People’s dignity was respected by the staff and people were asked their consent with this being recorded. We saw there were menus in the home which offered people choices of meals and people’s preferences were recorded. We saw that support from staff was polite and respectful.

People told us they would raise any concerns with the staff, saying “I would just tell the carer”. Staff were aware of the process to follow should an incident of harm be raised. Staff had received a variety of training and records were in the process of being transferred to electronic versions.

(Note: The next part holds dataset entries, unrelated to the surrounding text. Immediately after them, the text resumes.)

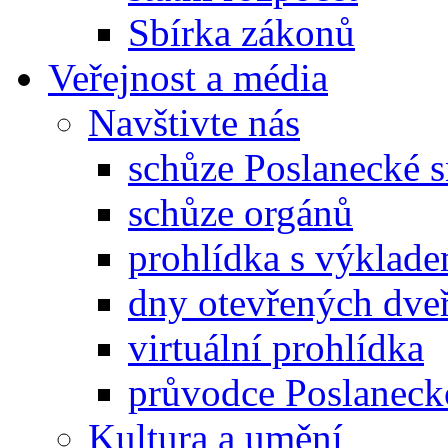
Sbírka zákonů
Veřejnost a média
Navštivte nás
schůze Poslanecké
schůze orgánů
prohlídka s výklad
dny otevřených dveř
virtuální prohlídka
průvodce Poslanec
Kultura a umění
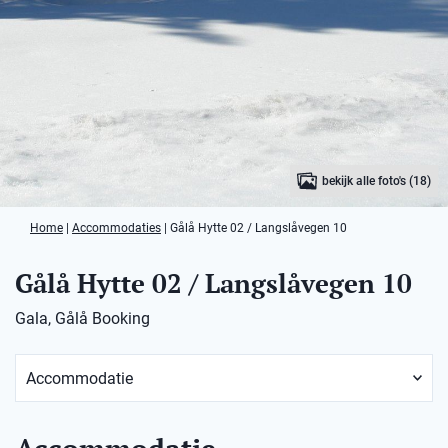
bekijk alle foto's (18)
Home
|
Accommodaties
|
Gålå Hytte 02 / Langslåvegen 10
Gålå Hytte 02 / Langslåvegen 10
Gala, Gålå Booking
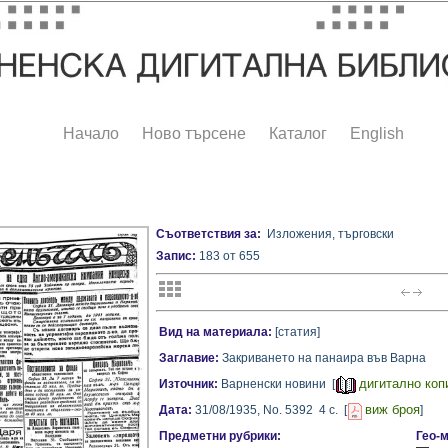
Начало
Ново търсене
Каталог
English
Съответствия за:
Изложения, търговски
Запис:
183 от 655
Вид на материала:
[статия]
Заглавие:
Закриването на панаира във Варна
дигитално коп
Източник:
Варненски новини [
виж броя
Дата:
31/08/1935,
No. 5392
4 с.
[
]
Предметни рубрики:
Гео-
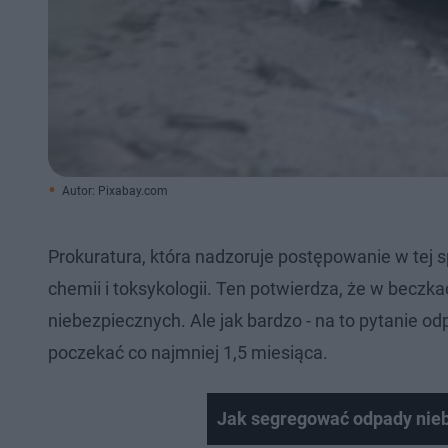
Autor: Pixabay.com
Prokuratura, która nadzoruje postępowanie w tej 
chemii i toksykologii. Ten potwierdza, że w beczka
niebezpiecznych. Ale jak bardzo - na to pytanie o
poczekać co najmniej 1,5 miesiąca.
Jak segregować odpady nie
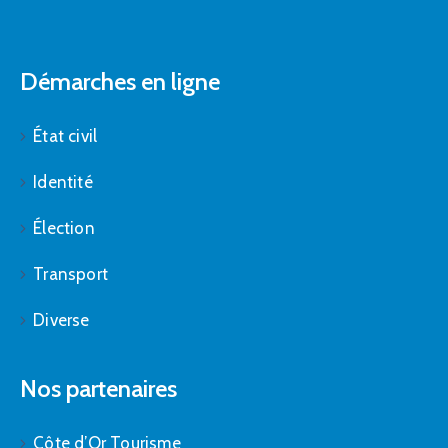
Démarches en ligne
État civil
Identité
Élection
Transport
Diverse
Nos partenaires
Côte d’Or Tourisme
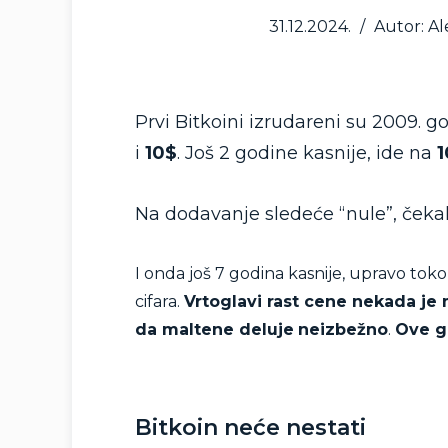
31.12.2024.
/
Autor: A
Prvi Bitkoini izrudareni su 2009. g
i
10$
. Još 2 godine kasnije, ide na
1
Na dodavanje sledeće “nule”, čekal
I onda još 7 godina kasnije, upravo tok
cifara.
Vrtoglavi rast cene nekada j
da maltene deluje
neizbežno
.
Ove g
Bitkoin neće nestati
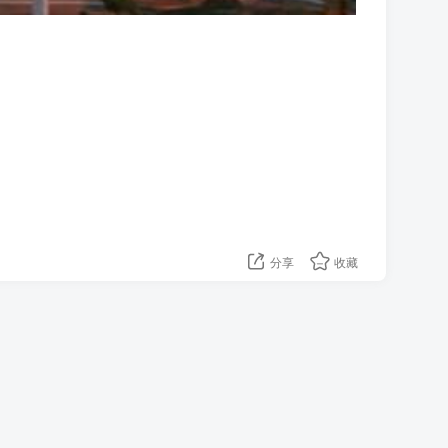
分享
收藏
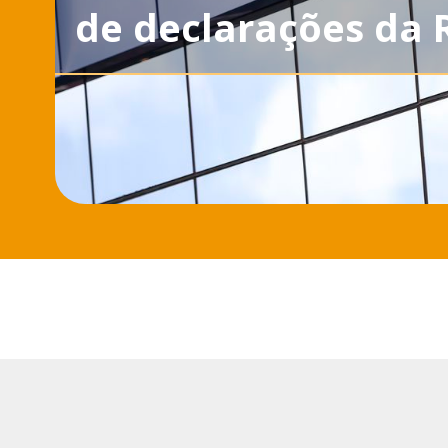
de declarações da R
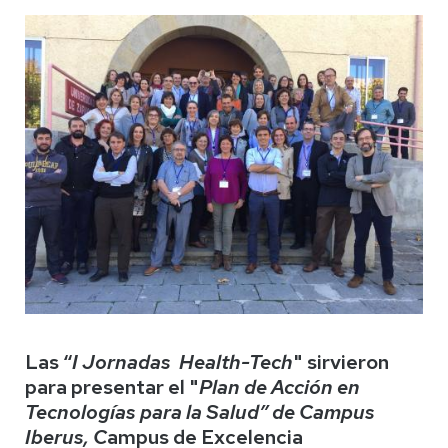
Las “
I Jornadas
Health-Tech
" sirvieron
para presentar el "
Plan de Acción en
Tecnologías para la Salud”
de Campus
Iberus, C
ampus de Excelencia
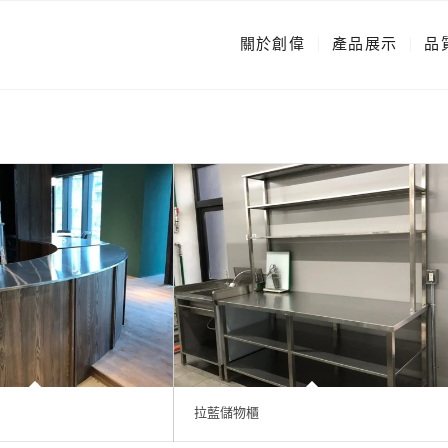
關於創偉
產品展示
品
拉藍儲物櫃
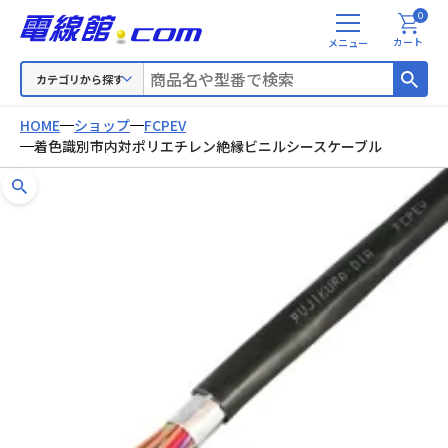
0
メ
カート
ニ
ュ
カテゴリから探す
ー
HOME
ショップ
FCPEV
着色識別市内対ポリエチレン絶縁ビニルシースケーブル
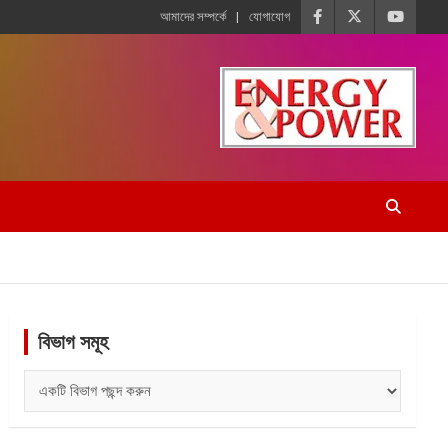
আমাদের সম্পর্কে
যোগাযোগ
বিভাগ সমূহ
বিভাগ
সমূহ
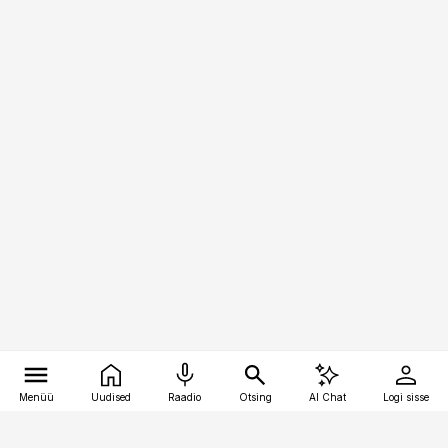
Menüü
Uudised
Raadio
Otsing
AI Chat
Logi sisse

This inspection was part of a themed inspection programme to assess whether older people living in care homes were treated with dignity and respect and whether their nutritional needs were met.

The inspection team was led by a Care Quality Commission (CQC) inspector joined by an Expert by Experience who had personal experience of using or caring for someone who uses this type of service.

We used the Short Observational Framework for Inspection (SOFI). SOFI is a specific way of observing care to help us understand the experience of people who could not talk with us.

People’s comments included that they thought the overall care in the home was excellent, they felt that staff were polite and that the food was of a good quality

Inspection carried out on 18 January 2012

During a routine inspection

People we spoke with told us they were able to lead a lifestyle of their own choosing limited only by their dependence on the staff for help. They told us the home was very good. One person said, “I would recommend it to anyone.” People also told us they had attended meetings and had been involved with choosing to stay at the home. One person said, “I asked to come here as it was so good.”

People also told us they found the care staff very helpful and caring. One person told us, “The girls just can’t do enough for you.” Another person said, “The staff are fine, you just can’t fault them.”

People told us they would see the manager if they had any concerns or complaints. They also told us they found the manager and the staff approachable and felt confident any concerns would be dealt with to their satisfaction. One person was unsure about whom they would talk to if they had any concerns but they had no complaints so did not see it as an issue.